We rolled our eyes at this local band’s name at first, but it turns out their bright, female-fronted power-pop music is good enough to withstand the cheap novelty of such a moniker. Everything about their sound is chart-toppingly accessible. Well, at least, it was about 10 or 15 years ago. But pop was better back then anyway, so we’re not complaining.

Theater

Boston One-Minute Play Festival

Saturday through Monday

Boston Playwrights’ Theatre

949 Comm. Ave., Boston

$20, 866-811-4111

www.bu.edu/bpt/

Who has time for a two-hour play nowadays, especially when you’ll just have to reduce your opinion of it to 140 characters? If your attention span’s been corrupted by the Internet, you may enjoy this awesome experiment in ADD theater, which features over 70 brand new plays, each clocking in at around a minute.

Art

Artefacting into Dharavi

Through March 23

Multicultural Arts Center

41 Second St., Cambridge

Free, 617-577-1400

www.cmausa.org

This multimedia exhibition is the product of a multi-artist pro-ject led by Alex White Mazzarella to artistically document life in Dharavi, one of Mumbai’s most notorious slums. You’d expect results to be dreary and desperate, but they’re vibrant and energetic, crackling with the di-verse humanity of a poor but passionate community.
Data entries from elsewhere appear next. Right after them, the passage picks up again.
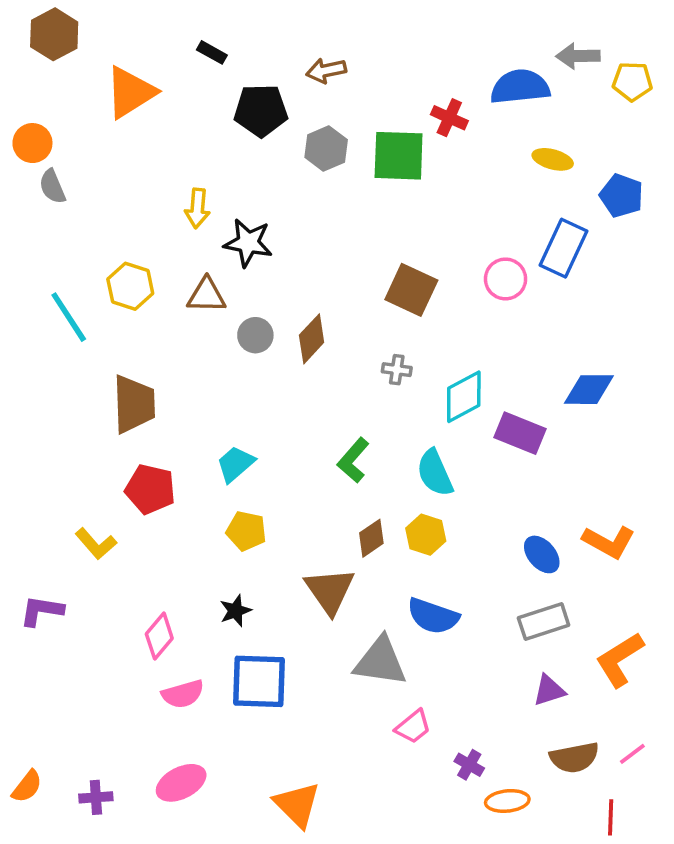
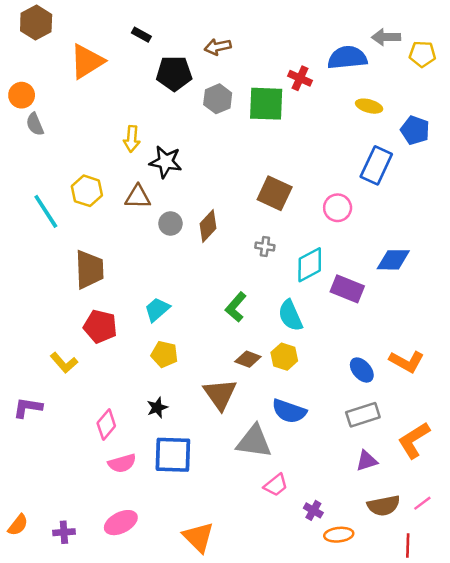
pink circle: (506, 279) -> (338, 208), moved
brown diamond: (371, 538) -> (248, 359), turned 55

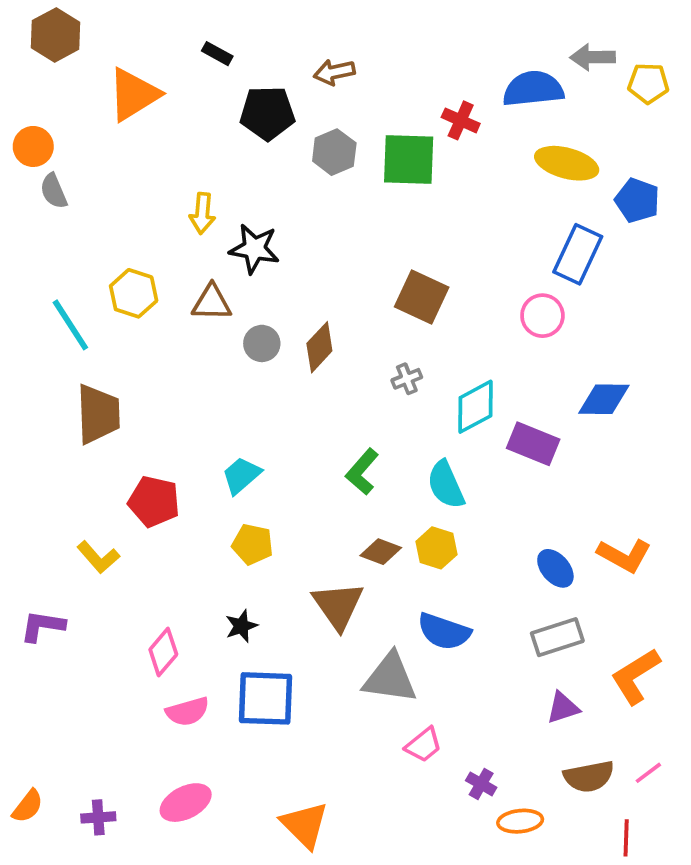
yellow ellipse: (369, 106) -> (567, 163), size x1.5
pink circle: (338, 208) -> (542, 316), moved
gray cross: (265, 247) -> (407, 379), turned -30
brown trapezoid: (89, 270) -> (98, 414), moved

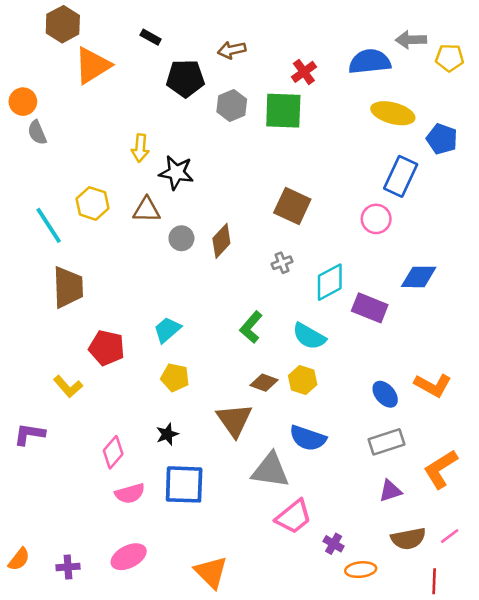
brown hexagon: (56, 35) -> (63, 24), moved
red cross: (461, 120) -> (304, 72), moved, turned 30
cyan semicircle: (446, 485) -> (309, 336), turned -36
pink trapezoid: (424, 745) -> (294, 517), size x1.4

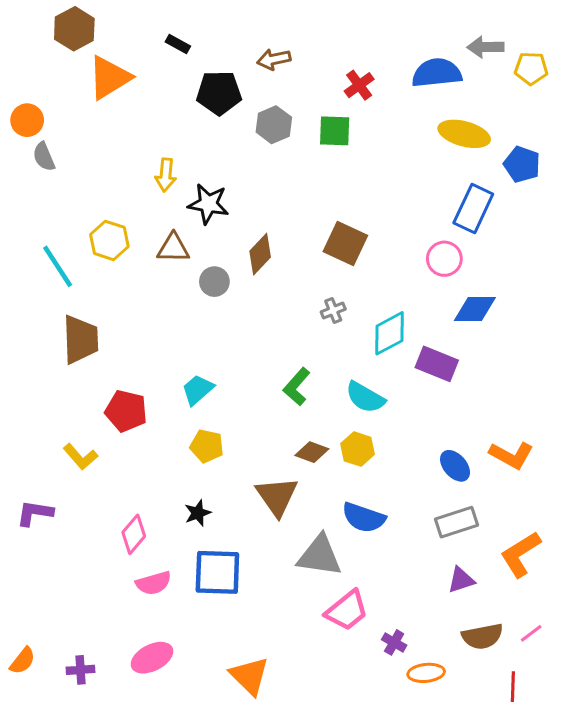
green square: (283, 111) -> (335, 131), size x0.7
brown diamond: (221, 241) -> (260, 254), moved
blue diamond: (419, 277) -> (475, 309), moved

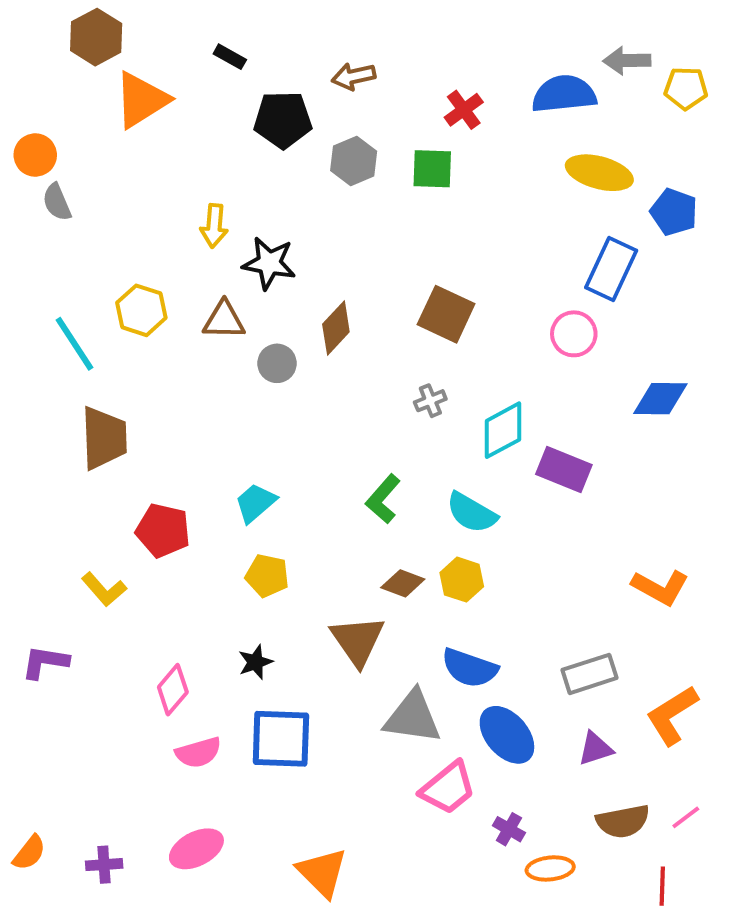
blue diamond: (475, 309) -> (660, 399), moved
blue ellipse: (455, 466) -> (507, 735), moved, size x1.4

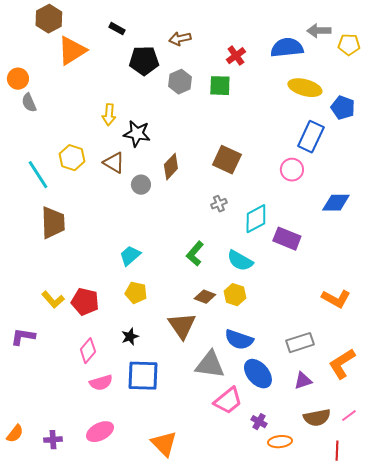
brown triangle: (224, 320) -> (114, 163), turned 30
red pentagon: (163, 530) -> (85, 302), moved

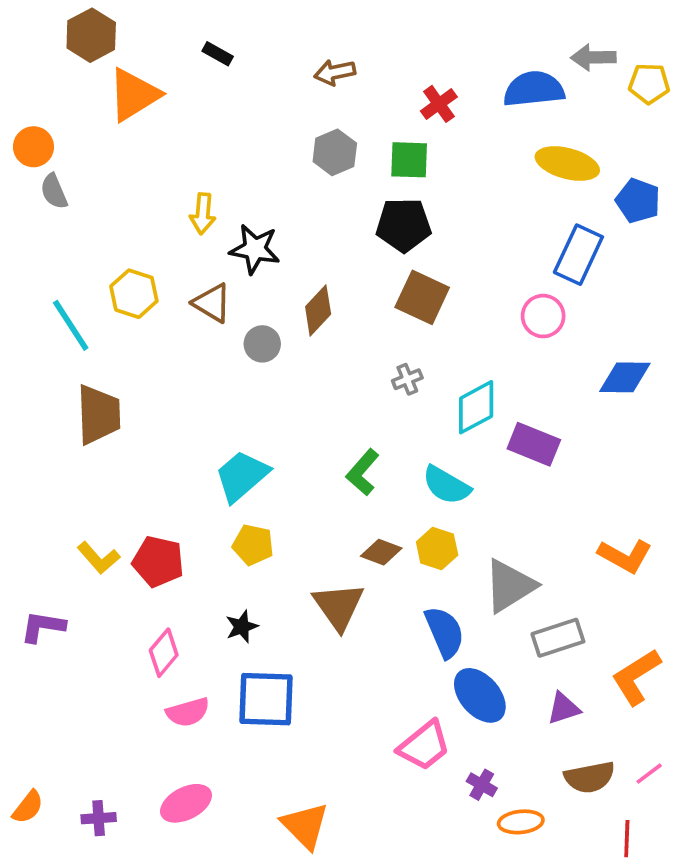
black pentagon: (144, 61) -> (404, 225), moved
cyan trapezoid: (130, 256) -> (242, 476), size x1.4
blue semicircle: (239, 340) -> (445, 632), turned -132
gray triangle: (210, 365) -> (510, 586), moved, turned -40

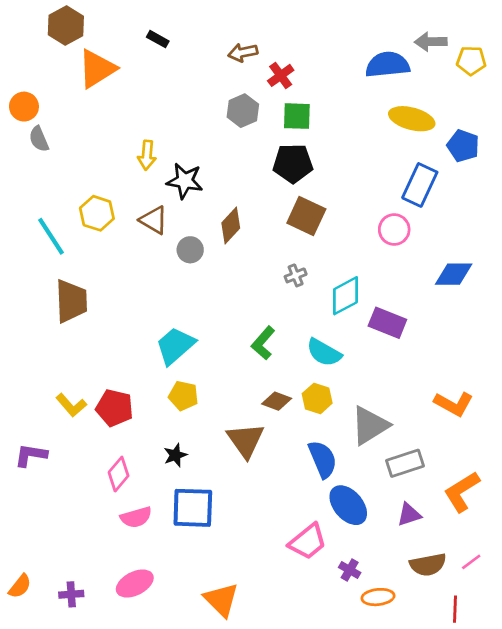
red cross: (439, 104) -> (281, 75), moved

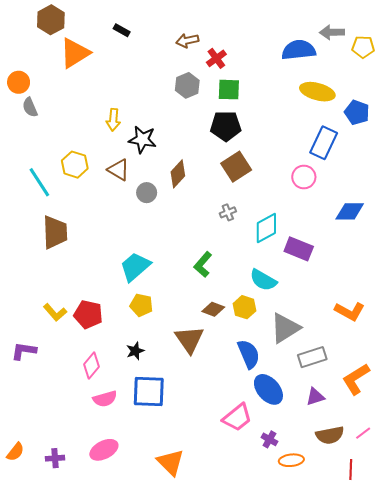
brown square: (306, 216) -> (236, 167), turned 32
cyan semicircle: (324, 352) -> (263, 280), moved

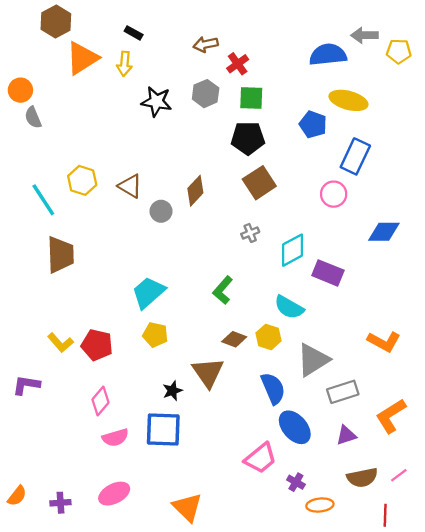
blue pentagon: (357, 112) -> (313, 124), moved
yellow arrow: (113, 120) -> (124, 64), moved
black star: (142, 140) -> (156, 102), moved
black star: (135, 351) -> (172, 391), moved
Opening reception is tonight at 6.

Movies

‘The Klezmatics: On Holy Ground’

Wednesday through Jan. 15

Remis Auditorium,

Museum of Fine Arts

465 Huntington Ave., Boston

$9-$11, 800-440-6975

www.mfa.org

This documentary by Erik Anjou, screening as part of the Boston Jewish Film Festival, follows the popular klezmer and Yiddish music ensemble as they tour across the globe in support of their first English-language album, “Wonder Wheel: The Lyrics of Woody Guthrie,” which finds them composing original tunes for recently rediscovered lyrics by the folk legend.

Talks

Thomas Frank

Tonight, 6

Brattle Theatre

40 Brattle St., Cambridge

$5, 617-661-1515

www.harvard.com

This author will discuss his new book “Pity the Billionaire,” which examines the Great Recession’s paradoxical reinvigoration of the American right wing. How could a crisis that so many attributed to economic deregulation inspire such a

passionate response in others for even more thorough deregulation? Frank provocatively asserts a blind faith in laissez-faire capitalism on the right as the culprit.